I don't know why different headers are important here. I thought that bayes test
examine whole body of message, not only headers (at least #1 at
http://wiki.apache.org/spamassassin/BayesInSpamAssassin seems to say something
like that). Body of both messages is in mostly identical. First message was
classified by bayes (so there was tokens in db), second not (should use tokens
used in first message). 
Comment 12 Bob Menschel 2005-04-09 17:41:35 UTC
> I don't know why different headers are important here. ...

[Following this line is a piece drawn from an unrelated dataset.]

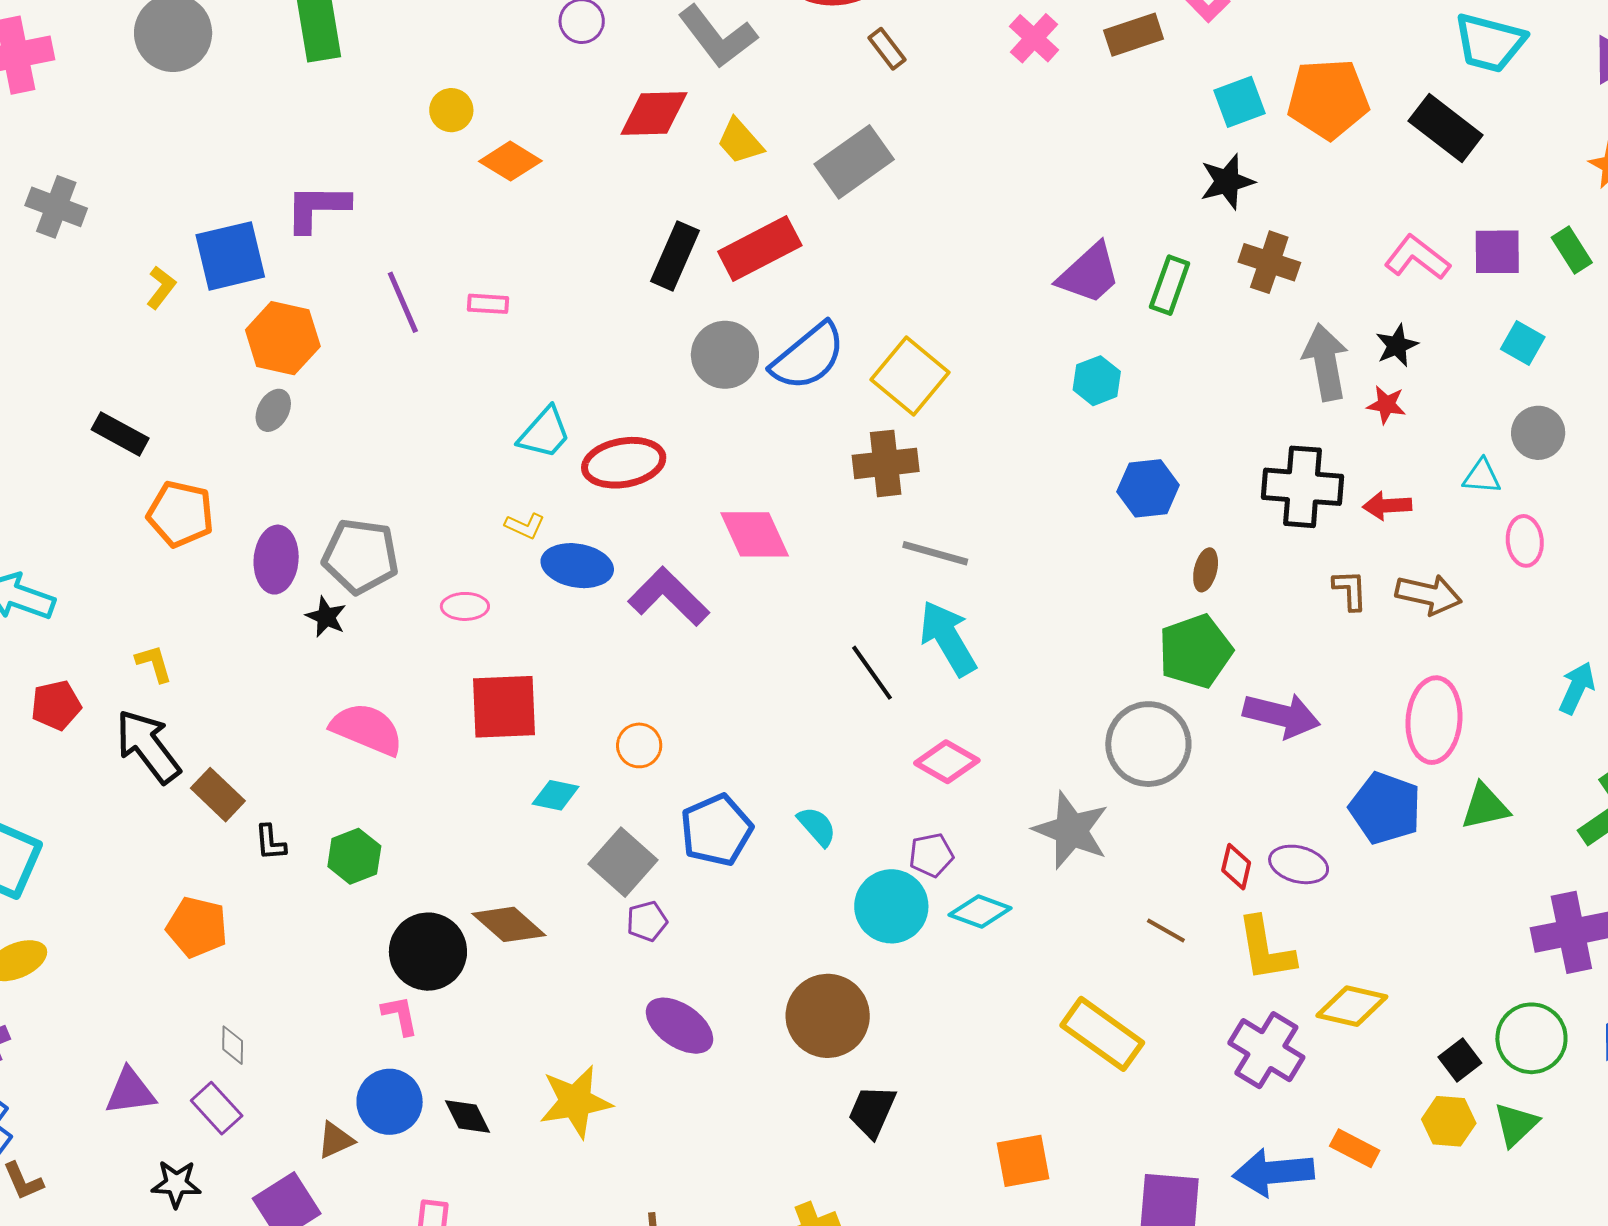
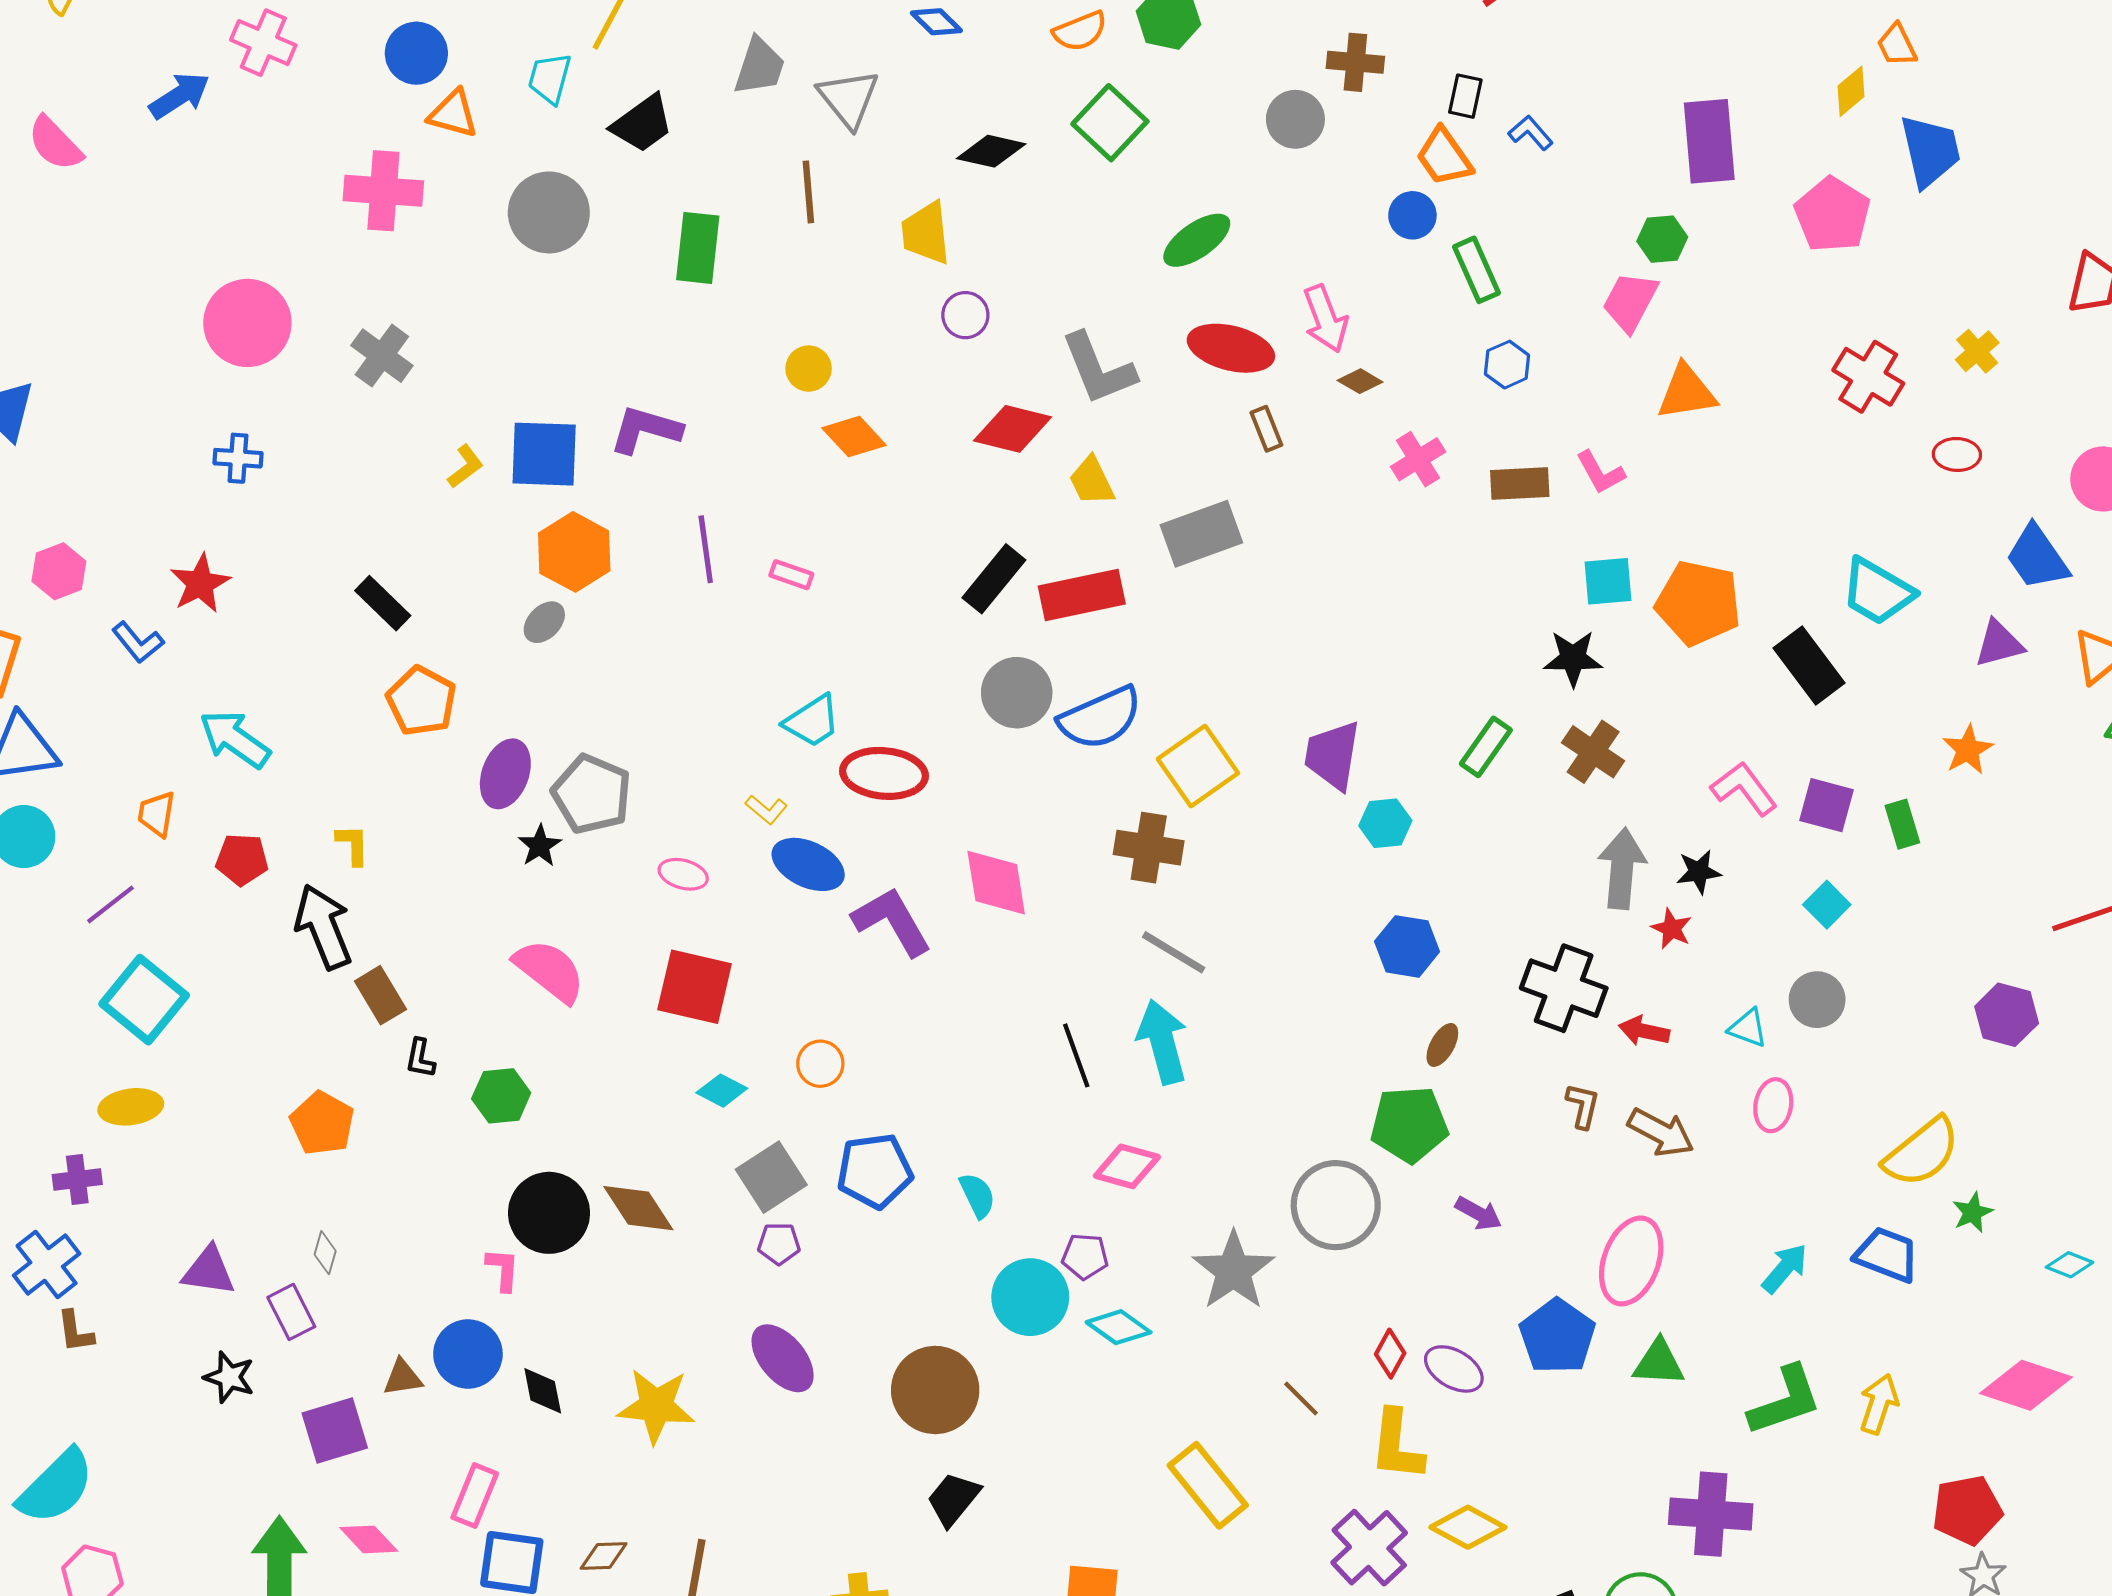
purple trapezoid: (1089, 274) -> (1333, 755), moved, turned 126
purple arrow: (1282, 715) -> (1478, 1213), size x0.6
pink diamond: (947, 762) -> (1127, 1166), turned -30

Yes, Bayes tests the whole body, headers and body text. And it considers all of
that. If in your first message the headers and body together indicated spam, but
in the second message with similar body, but very different headers, the body
suggested spam and headers suggested not-spam, then Bayes wouldn't make a
determination. 

Anyway, in October you were going to see if you could get a full debug output
which would let us know whether Bayes was working and simply not able to make a
determination on the "skipped" messages, or whether there was an actual problem.
Were you able to do this, and make a determination? Is there a problem that
still needs to be pursued? 
Comment 13 Bob Menschel 2005-05-24 23:14:10 UTC
Triage: Closing as WORKSFORME only because there's been no debug output to work
with, as offered in October and requested again last month. If someone can
reproduce this and provide debug output, please reopen.